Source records
■ ■ ■

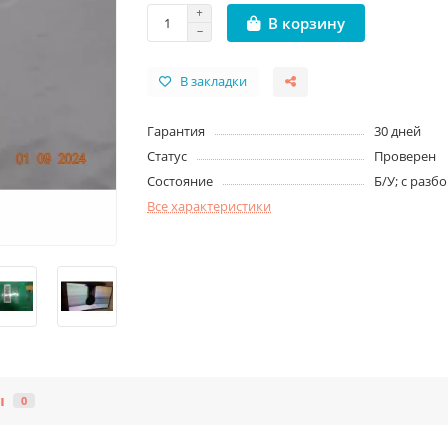
В корзину
В закладки
Гарантия
30 дней
Статус
Проверен
Состояние
Б/У; с разб
Все характеристики
ы
0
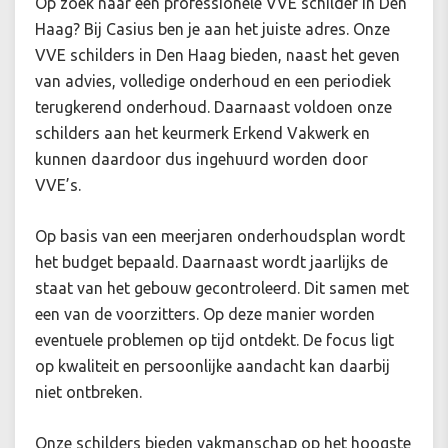
Op zoek naar een professionele VVE schilder in Den
Haag? Bij Casius ben je aan het juiste adres. Onze
VVE schilders in Den Haag bieden, naast het geven
van advies, volledige onderhoud en een periodiek
terugkerend onderhoud. Daarnaast voldoen onze
schilders aan het keurmerk Erkend Vakwerk en
kunnen daardoor dus ingehuurd worden door
VVE’s.
Op basis van een meerjaren onderhoudsplan wordt
het budget bepaald. Daarnaast wordt jaarlijks de
staat van het gebouw gecontroleerd. Dit samen met
een van de voorzitters. Op deze manier worden
eventuele problemen op tijd ontdekt. De focus ligt
op kwaliteit en persoonlijke aandacht kan daarbij
niet ontbreken.
Onze schilders bieden vakmanschap op het hoogste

■ ■ ■

# [What is being asked]
From the first line to the last, write out the data exactly, omitting any pictures.

# [Finished exercise]
В корзину
В закладки
Гарантия
30 дней
Статус
Проверен
Состояние
Б/У; с разб
Все характеристики
ы
0
Op zoek naar een professionele VVE schilder in Den
Haag? Bij Casius ben je aan het juiste adres. Onze
VVE schilders in Den Haag bieden, naast het geven
van advies, volledige onderhoud en een periodiek
terugkerend onderhoud. Daarnaast voldoen onze
schilders aan het keurmerk Erkend Vakwerk en
kunnen daardoor dus ingehuurd worden door
VVE’s.
Op basis van een meerjaren onderhoudsplan wordt
het budget bepaald. Daarnaast wordt jaarlijks de
staat van het gebouw gecontroleerd. Dit samen met
een van de voorzitters. Op deze manier worden
eventuele problemen op tijd ontdekt. De focus ligt
op kwaliteit en persoonlijke aandacht kan daarbij
niet ontbreken.
Onze schilders bieden vakmanschap op het hoogste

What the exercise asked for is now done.